ML benchmark ranking tools — IQM, Bayesian pairwise, and Dolan-Moré performance profiles
Project description
evaluma
A small Python package for comparing machine learning models across benchmark suites. Given a CSV of per-model, per-dataset scores, evaluma can compute three complementary views of the results:
- IQM ranking — interquartile mean with bootstrapped confidence intervals, following Agarwal et al. (2021)

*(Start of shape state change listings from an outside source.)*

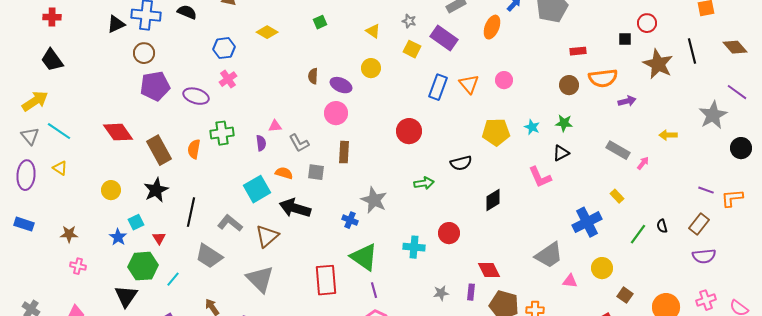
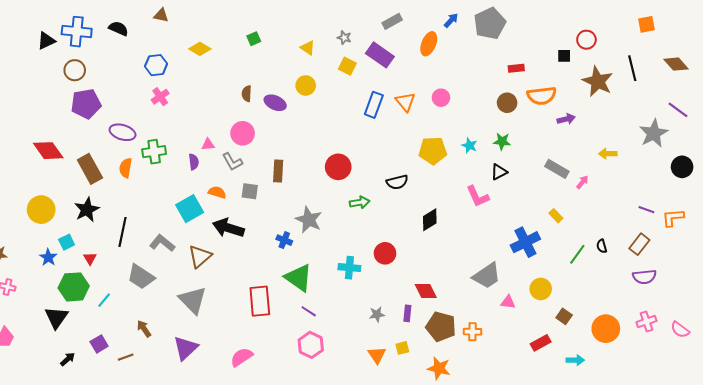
purple ellipse: (196, 96) -> (123, 132), moved
pink circle: (336, 113) -> (243, 133), moved
red circle: (409, 131) -> (338, 167), moved
yellow circle: (111, 190) -> (41, 210), size x1.4
purple line: (374, 290) -> (309, 311), turned -42

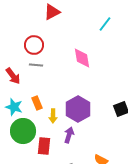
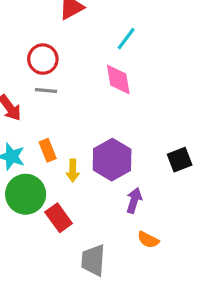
cyan line: (105, 24) -> (126, 39), moved
purple arrow: (69, 135) -> (134, 200), moved
red rectangle: (44, 146) -> (59, 218), turned -42

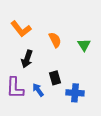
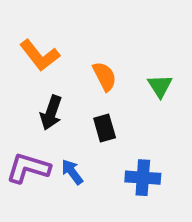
black rectangle: (55, 78) -> (105, 128), moved
purple L-shape: (15, 88) -> (28, 168), turned 105

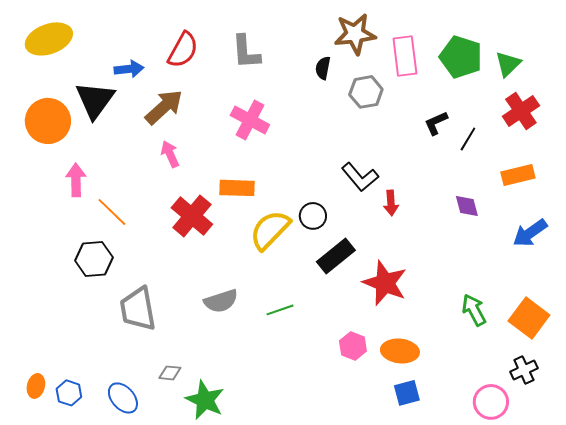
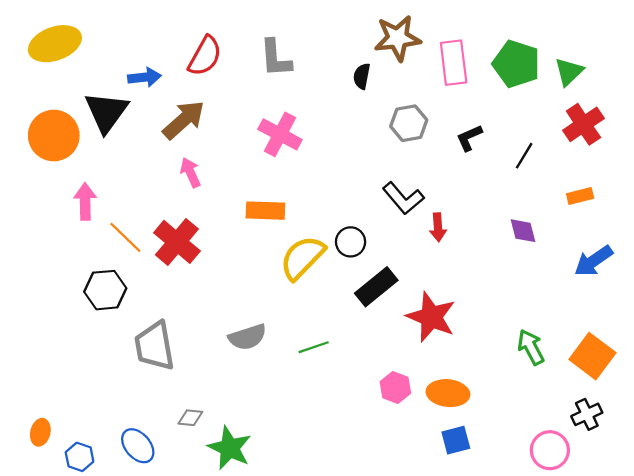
gray hexagon: (366, 92) -> (409, 123), moved
black L-shape: (436, 123) -> (469, 138), moved
orange rectangle: (518, 175) -> (580, 196), size x0.7
red cross: (192, 216) -> (177, 242), moved
blue hexagon: (69, 393) -> (80, 457), moved

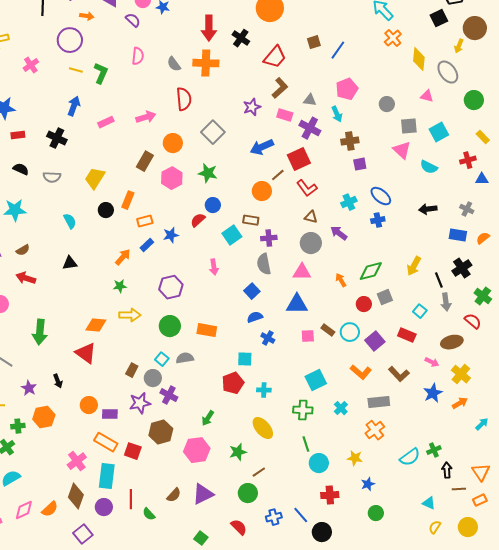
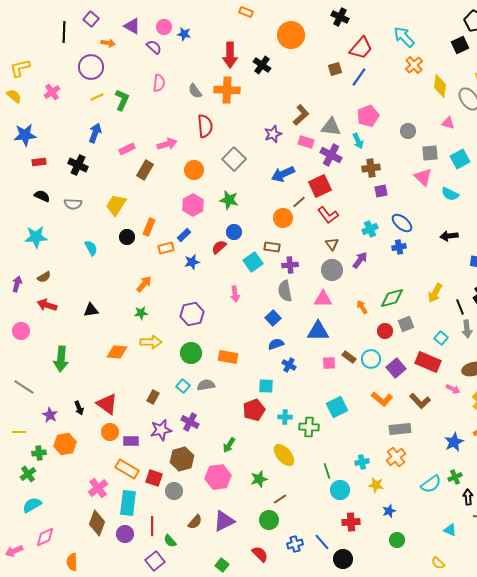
red trapezoid: (275, 57) -> (361, 48), moved
yellow line: (76, 70) -> (97, 97), turned -40
gray triangle: (310, 100) -> (331, 127), size x1.5
brown rectangle: (145, 161) -> (145, 170), moved
brown triangle: (311, 217) -> (332, 244), turned 40
purple arrow: (339, 233) -> (360, 260), turned 90
blue rectangle: (147, 245) -> (184, 235), moved
black triangle: (70, 263) -> (91, 310), moved
red rectangle: (407, 335) -> (428, 362), size x1.4
red triangle: (86, 353) -> (107, 404), moved
gray circle: (153, 378) -> (174, 491), moved
blue star: (433, 393) -> (454, 442), moved
cyan cross: (341, 408) -> (362, 462), moved, turned 32
green cross: (303, 410) -> (309, 427), moved
orange semicircle: (50, 509) -> (72, 562), moved, turned 132
yellow semicircle: (435, 527) -> (438, 563), moved, turned -80
purple square: (83, 534) -> (155, 561), moved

- Bayesian pairwise comparison — posterior probabilities that model A beats model B (or is practically equivalent), via baycomp
- Dolan-Moré performance profiles — cumulative distribution of performance ratios and area-under-profile scores
Documentation
Full documentation, including tutorials and API reference, is available at evaluma.readthedocs.io.
Installation
pip install evaluma
For a development install from source:
git clone https://github.com/nilsleh/evaluma
cd evaluma
pip install -e ".[dev]"
Quick start
Python API
import evaluma
bench = evaluma.load_df(
"results.csv",
model="model",
dataset="dataset",
metric="metric",
score="score",
)
# IQM ranking with 95% bootstrap CI
iqm = bench.iqm_ranking()
print(iqm.table)
fig = iqm.plot()
fig.savefig("iqm.png")
# Bayesian pairwise probabilities
bayes = bench.bayesian_comparison()
print(bayes.table)
# Dolan-Moré performance profiles
profiles = bench.performance_profiles()
fig = profiles.plot()
CLI
# Run all three analyses and write six output files
evaluma report results.csv \
--model model --dataset dataset --metric metric --score score \
--output results/
# Individual subcommands
evaluma rank results.csv --model model --dataset dataset --metric metric --score score --output results/
evaluma compare results.csv --model model --dataset dataset --metric metric --score score --output results/
evaluma profiles results.csv --model model --dataset dataset --metric metric --score score --output results/
Each subcommand writes a .csv table and a .png figure to --output.
Column mapping
If your CSV uses different column names, pass them explicitly:
evaluma report results.csv \
--model experiment --dataset task --metric measure --score value \
--output results/
Or put them in a YAML config file:
# config.yaml
model: experiment
dataset: task
metric: measure
score: value
evaluma report results.csv --config config.yaml --output results/
Lower-is-better metrics
bench = evaluma.load_df(
"results.csv",
model="model", dataset="dataset", metric="metric", score="score",
metric_direction={"rmse": "min"},
)
evaluma report results.csv ... --metric-direction rmse:min
Filtering models or datasets
bench_ab = bench.select_models(["ModelA", "ModelB"])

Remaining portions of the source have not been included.